:: Saved entries ::

* * * * * * *

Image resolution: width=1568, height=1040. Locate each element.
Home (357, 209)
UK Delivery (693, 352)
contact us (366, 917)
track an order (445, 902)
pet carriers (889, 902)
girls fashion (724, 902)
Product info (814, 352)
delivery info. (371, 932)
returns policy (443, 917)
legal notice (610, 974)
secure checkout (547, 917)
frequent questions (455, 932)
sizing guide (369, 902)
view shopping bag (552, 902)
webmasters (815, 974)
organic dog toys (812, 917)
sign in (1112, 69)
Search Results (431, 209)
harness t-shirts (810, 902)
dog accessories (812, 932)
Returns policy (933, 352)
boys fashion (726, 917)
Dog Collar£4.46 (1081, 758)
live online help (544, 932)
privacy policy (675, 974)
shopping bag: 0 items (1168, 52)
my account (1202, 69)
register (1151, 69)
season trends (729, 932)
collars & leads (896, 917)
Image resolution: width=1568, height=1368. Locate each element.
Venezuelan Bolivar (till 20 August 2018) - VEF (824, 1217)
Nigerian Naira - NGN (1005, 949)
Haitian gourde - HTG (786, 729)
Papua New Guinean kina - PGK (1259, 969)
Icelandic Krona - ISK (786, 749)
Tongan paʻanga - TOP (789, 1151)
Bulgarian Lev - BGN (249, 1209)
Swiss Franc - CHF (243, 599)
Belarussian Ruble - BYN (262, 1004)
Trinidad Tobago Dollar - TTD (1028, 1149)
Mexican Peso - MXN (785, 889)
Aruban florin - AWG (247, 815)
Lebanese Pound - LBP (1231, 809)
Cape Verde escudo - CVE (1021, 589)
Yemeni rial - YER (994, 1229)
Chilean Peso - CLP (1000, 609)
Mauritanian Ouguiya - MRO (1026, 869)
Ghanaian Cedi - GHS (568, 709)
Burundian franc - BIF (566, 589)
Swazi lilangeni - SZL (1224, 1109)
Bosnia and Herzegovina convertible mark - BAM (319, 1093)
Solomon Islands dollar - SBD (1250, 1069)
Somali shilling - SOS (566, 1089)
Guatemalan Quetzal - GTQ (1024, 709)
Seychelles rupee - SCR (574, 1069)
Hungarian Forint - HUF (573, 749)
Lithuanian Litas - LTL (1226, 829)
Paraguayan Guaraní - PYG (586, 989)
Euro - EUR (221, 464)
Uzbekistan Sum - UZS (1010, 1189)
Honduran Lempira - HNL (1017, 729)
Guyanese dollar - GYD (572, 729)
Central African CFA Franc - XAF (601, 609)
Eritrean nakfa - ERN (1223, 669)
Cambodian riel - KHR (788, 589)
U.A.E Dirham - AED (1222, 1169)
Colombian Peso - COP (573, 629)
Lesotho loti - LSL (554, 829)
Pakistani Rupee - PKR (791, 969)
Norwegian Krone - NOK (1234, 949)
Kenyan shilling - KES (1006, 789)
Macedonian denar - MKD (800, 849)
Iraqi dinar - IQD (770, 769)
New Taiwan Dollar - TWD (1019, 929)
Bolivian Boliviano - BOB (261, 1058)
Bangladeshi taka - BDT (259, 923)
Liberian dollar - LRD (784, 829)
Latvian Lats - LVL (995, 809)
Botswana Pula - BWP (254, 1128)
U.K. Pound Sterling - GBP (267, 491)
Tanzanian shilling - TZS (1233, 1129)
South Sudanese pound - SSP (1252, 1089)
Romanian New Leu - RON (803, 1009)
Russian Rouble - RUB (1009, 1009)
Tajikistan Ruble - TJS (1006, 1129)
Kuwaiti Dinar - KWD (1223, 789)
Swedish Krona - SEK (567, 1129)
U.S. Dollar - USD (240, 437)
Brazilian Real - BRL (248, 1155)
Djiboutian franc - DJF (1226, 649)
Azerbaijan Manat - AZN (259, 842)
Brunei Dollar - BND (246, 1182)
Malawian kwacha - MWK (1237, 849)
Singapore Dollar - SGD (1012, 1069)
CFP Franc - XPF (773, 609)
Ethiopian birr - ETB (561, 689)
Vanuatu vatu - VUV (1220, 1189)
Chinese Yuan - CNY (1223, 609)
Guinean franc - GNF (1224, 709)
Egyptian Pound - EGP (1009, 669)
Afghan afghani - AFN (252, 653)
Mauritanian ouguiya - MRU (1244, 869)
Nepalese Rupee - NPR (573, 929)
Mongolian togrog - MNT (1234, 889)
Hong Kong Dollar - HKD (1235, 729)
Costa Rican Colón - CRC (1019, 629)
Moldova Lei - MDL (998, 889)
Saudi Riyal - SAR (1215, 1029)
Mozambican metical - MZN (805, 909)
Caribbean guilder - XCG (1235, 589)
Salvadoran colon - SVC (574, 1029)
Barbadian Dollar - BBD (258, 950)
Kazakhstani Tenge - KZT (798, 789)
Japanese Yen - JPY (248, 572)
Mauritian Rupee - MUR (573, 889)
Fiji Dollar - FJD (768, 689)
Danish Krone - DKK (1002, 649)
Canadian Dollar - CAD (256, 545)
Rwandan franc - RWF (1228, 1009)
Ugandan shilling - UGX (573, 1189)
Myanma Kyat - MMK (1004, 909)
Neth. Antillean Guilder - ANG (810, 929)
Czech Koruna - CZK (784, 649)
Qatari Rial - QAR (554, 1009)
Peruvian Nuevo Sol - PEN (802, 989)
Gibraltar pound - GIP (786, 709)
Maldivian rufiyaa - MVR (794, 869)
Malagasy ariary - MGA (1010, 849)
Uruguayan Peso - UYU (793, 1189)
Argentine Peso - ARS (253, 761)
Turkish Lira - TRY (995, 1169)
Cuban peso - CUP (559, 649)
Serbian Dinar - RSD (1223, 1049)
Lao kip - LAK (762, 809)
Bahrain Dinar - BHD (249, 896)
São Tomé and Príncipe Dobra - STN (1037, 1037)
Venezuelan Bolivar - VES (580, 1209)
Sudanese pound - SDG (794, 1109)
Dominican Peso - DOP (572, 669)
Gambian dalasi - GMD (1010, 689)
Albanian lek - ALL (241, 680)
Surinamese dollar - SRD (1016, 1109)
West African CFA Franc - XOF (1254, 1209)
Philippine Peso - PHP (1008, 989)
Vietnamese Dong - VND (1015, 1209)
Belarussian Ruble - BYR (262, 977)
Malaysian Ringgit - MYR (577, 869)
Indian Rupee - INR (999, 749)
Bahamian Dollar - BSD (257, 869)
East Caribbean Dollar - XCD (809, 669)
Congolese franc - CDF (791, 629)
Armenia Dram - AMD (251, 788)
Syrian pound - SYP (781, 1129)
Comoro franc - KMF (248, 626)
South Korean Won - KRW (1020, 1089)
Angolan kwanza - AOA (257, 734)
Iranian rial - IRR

* * * * * * *

Retype exactly, and only, the lines above from the one where "Colombian Peso - COP (573, 629)" occurs up to and including the one where "CFP Franc - XPF (773, 609)" occurs.

:: Task output ::
Colombian Peso - COP (573, 629)
Lesotho loti - LSL (554, 829)
Pakistani Rupee - PKR (791, 969)
Norwegian Krone - NOK (1234, 949)
Kenyan shilling - KES (1006, 789)
Macedonian denar - MKD (800, 849)
Iraqi dinar - IQD (770, 769)
New Taiwan Dollar - TWD (1019, 929)
Bolivian Boliviano - BOB (261, 1058)
Bangladeshi taka - BDT (259, 923)
Liberian dollar - LRD (784, 829)
Latvian Lats - LVL (995, 809)
Botswana Pula - BWP (254, 1128)
U.K. Pound Sterling - GBP (267, 491)
Tanzanian shilling - TZS (1233, 1129)
South Sudanese pound - SSP (1252, 1089)
Romanian New Leu - RON (803, 1009)
Russian Rouble - RUB (1009, 1009)
Tajikistan Ruble - TJS (1006, 1129)
Kuwaiti Dinar - KWD (1223, 789)
Swedish Krona - SEK (567, 1129)
U.S. Dollar - USD (240, 437)
Brazilian Real - BRL (248, 1155)
Djiboutian franc - DJF (1226, 649)
Azerbaijan Manat - AZN (259, 842)
Brunei Dollar - BND (246, 1182)
Malawian kwacha - MWK (1237, 849)
Singapore Dollar - SGD (1012, 1069)
CFP Franc - XPF (773, 609)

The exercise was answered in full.